Après les sanctions prononcées dimanche par la Cédéao, les militaires maliens au pouvoir répliquent… « La junte au pouvoir au Mali n’entend pas se laisser dicter la conduite à tenir par la CEDEAO ou par une quelconque puissance étrangère, relève Maliweb. Affirmant avoir appris ‘avec stupéfaction’ les sanctions, le Colonel Assimi Goïta et ses hommes condamnent ‘énergiquement ces sanctions illégales et illégitimes’. En tout état de cause, la junte a décidé d’appliquer la loi du talion face à ce qu’elle considère comme une décision sans fondement communautaire. ‘Sur la base de la réciprocité, le Mali a décidé de rappeler ses ambassadeurs dans les pays de la CEDEAO et de la fermeture de ses frontières’. Bamako pourrait même aller plus loin en quittant carrément l’organisation ouest-africaine et l’union monétaire. »
Ouvert au dialogue ?
Hier soir, le colonel Assimi Goïta s’est exprimé à la télévision, rapporte notamment le site Sahel Tribune . « Le président de la transition a condamné le ‘caractère illégitime, illégal et inhumain’ des sanctions de la CEDEAO et de l’UEMOA, qu’il exhorte à un examen minutieux de la situation malienne. (…) Malgré tout, a rassuré le colonel Goïta, ‘le Mali reste ouvert au dialogue avec la CEDEAO pour trouver un consensus entre les intérêts supérieurs du peuple malien et le respect des principes de l’organisation’. Car, a-t-il précisé, ‘l’engagement des autorités de la transition pour un retour à un ordre constitutionnel sécurisé et apaisé n’a jamais failli’. »
La main de la France ?
Reste que le ton monte dans la presse malienne… Certains médias locaux emboîtent le pas des militaires et évoquent la main de puissances extra-régionales derrière les sanctions de la Cédéao.
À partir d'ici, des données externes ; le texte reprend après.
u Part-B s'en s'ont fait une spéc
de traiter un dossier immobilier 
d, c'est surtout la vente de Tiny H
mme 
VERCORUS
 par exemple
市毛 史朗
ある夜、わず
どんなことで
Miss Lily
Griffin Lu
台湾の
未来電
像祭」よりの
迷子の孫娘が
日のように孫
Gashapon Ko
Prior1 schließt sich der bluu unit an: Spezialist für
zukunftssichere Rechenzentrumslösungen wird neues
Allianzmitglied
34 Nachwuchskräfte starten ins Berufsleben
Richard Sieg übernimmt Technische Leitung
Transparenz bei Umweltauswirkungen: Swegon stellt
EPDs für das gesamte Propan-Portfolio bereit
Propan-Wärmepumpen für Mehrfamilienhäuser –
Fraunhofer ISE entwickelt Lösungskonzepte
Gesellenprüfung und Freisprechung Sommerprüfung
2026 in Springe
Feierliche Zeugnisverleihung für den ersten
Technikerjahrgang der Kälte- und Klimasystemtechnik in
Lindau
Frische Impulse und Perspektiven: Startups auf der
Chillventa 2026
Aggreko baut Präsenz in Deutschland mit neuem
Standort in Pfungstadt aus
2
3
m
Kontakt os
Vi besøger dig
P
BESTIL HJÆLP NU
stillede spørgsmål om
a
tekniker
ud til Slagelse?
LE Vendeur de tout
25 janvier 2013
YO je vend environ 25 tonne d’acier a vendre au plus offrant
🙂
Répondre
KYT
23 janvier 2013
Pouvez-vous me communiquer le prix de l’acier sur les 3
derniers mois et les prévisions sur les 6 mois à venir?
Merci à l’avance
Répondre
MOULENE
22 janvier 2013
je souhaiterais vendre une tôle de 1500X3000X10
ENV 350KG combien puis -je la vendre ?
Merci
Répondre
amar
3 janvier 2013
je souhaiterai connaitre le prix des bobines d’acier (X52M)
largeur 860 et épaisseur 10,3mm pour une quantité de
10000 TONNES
Et en particulier celle de la France.
Ainsi, écrit Malijet, « la France de Macron, horripilée par le braconnage audacieux de Poutine au Sahel, désarçonnée par l’exil ou l’emprisonnement de ses amis (Boubèye Maïga, Boubou Cissé et autre Tiéman Hubert Coulibaly), ébranlée par le sentiment anti-français et, in fine, coincée par une sensible période électorale dans l’Hexagone, la France de Macron (discrète et active à Accra) a mobilisé ses mousquetaires qui, dans ce dossier, font figure de moutons de Panurge et… de Paris. »
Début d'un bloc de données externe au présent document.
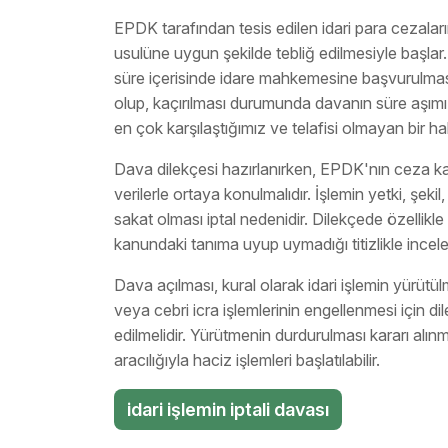
EPDK tarafından tesis edilen idari para cezalar
usulüne uygun şekilde tebliğ edilmesiyle başlar
süre içerisinde idare mahkemesine başvurulması
olup, kaçırılması durumunda davanın süre aşımı
en çok karşılaştığımız ve telafisi olmayan bir ha
Dava dilekçesi hazırlanırken, EPDK'nın ceza k
verilerle ortaya konulmalıdır. İşlemin yetki, şek
sakat olması iptal nedenidir. Dilekçede özellikle 
kanundaki tanıma uyup uymadığı titizlikle incele
Dava açılması, kural olarak idari işlemin yürüt
veya cebri icra işlemlerinin engellenmesi için
edilmelidir. Yürütmenin durdurulması kararı alı
aracılığıyla haciz işlemleri başlatılabilir.
idari işlemin iptali davası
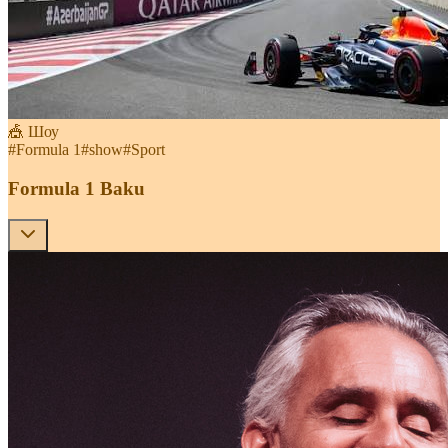
🎪 Шоу
#
Formula 1
#
show
#
Sport
Formula 1 Baku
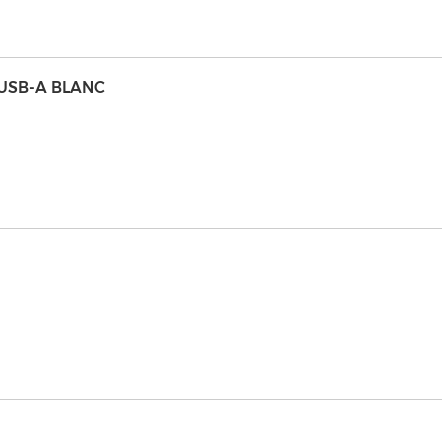
 USB-A BLANC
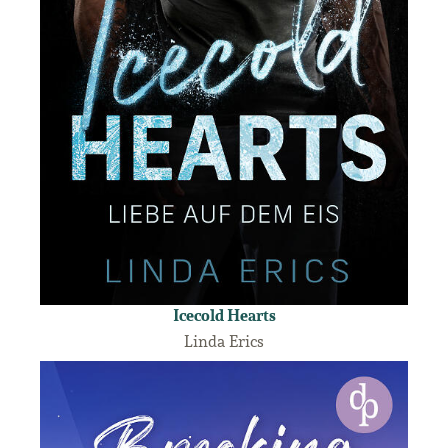
Icecold Hearts
Linda Erics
Maïga plus utile au front ?
Halte au feu, halte à la paranoïa, lance L’Observateur Paalga à Ouagadougou qui ne mâche pas ses mots à l’encontre du colonel Assimi Goïta : « plutôt que de croire qu’il s’agit d’un acharnement international avec les dirigeants ouest-africains dans le rôle de valets locaux, celui qui est perché sur la Colline du pouvoir de Koulouba ferait œuvre patriotique en proposant un calendrier raisonnable afin d’alléger les souffrances de son peuple qui se profilent à l’horizon.
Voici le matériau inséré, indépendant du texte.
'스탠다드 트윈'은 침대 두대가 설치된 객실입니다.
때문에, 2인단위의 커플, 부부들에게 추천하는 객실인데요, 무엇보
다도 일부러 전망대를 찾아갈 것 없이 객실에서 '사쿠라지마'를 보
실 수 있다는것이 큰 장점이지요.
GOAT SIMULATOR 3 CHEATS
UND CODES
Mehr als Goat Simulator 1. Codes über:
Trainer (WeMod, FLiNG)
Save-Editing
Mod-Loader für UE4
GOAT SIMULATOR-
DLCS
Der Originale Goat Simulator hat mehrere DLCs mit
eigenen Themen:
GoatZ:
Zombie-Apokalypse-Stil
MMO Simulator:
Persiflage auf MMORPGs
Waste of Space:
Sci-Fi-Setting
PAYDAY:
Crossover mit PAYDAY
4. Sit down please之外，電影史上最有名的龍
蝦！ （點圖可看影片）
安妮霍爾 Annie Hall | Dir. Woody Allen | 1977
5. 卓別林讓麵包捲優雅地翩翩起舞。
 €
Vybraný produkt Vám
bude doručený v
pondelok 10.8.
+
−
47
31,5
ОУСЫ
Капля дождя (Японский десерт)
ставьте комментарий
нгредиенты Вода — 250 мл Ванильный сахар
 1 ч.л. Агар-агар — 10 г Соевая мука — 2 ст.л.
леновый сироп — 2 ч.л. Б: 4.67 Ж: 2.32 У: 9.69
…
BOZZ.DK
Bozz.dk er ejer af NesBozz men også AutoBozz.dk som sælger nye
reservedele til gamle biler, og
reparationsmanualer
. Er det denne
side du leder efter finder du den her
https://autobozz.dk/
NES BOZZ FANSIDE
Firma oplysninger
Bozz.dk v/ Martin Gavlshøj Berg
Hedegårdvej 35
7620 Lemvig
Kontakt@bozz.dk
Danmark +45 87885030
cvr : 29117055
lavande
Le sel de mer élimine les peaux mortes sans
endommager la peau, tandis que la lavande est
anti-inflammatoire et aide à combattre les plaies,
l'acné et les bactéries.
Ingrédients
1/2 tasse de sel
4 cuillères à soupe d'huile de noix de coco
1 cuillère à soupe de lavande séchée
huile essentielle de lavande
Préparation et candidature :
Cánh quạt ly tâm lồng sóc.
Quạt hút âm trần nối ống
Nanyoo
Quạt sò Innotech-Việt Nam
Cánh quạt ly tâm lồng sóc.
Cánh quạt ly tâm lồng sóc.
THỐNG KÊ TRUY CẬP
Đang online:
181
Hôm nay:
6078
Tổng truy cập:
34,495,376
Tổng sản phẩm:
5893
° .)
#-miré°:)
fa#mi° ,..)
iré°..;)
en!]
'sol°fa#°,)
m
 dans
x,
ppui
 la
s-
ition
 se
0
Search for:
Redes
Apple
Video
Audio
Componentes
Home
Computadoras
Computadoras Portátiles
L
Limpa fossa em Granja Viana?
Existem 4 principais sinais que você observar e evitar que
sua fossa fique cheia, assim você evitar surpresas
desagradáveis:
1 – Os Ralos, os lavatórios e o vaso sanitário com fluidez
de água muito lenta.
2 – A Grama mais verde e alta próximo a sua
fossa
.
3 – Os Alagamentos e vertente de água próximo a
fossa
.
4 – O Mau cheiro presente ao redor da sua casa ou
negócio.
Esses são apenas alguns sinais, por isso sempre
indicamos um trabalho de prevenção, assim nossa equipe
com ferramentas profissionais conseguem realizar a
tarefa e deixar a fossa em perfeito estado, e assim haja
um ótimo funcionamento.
Car, poursuit L’Observateur Paalga, ce n’est ni lui ni sa chouette dévote, le Premier ministre Choguel Maïga, ni les autres pontes du régime qui vont manger de la vache enragée mais c’est bien ‘le grand et souverain peuple malien’ qu’il prétend conduire sur une quelconque terre promise. (…) L’urgence ici devrait être d’aplanir les sentiers qui mènent aux votes, par exemple la relecture du Code électoral, la révision du fichier électoral, la mise en place de la structure en charge de l’organisation des scrutins. Et il n’y a rien dans tout ça qui ne puisse pas être fait en douze mois. Afin de libérer le vaillant colonel pour qu’il rejoigne fissa le front où il sera plus utile à ses compatriotes que sous les dorures de Koulouba. »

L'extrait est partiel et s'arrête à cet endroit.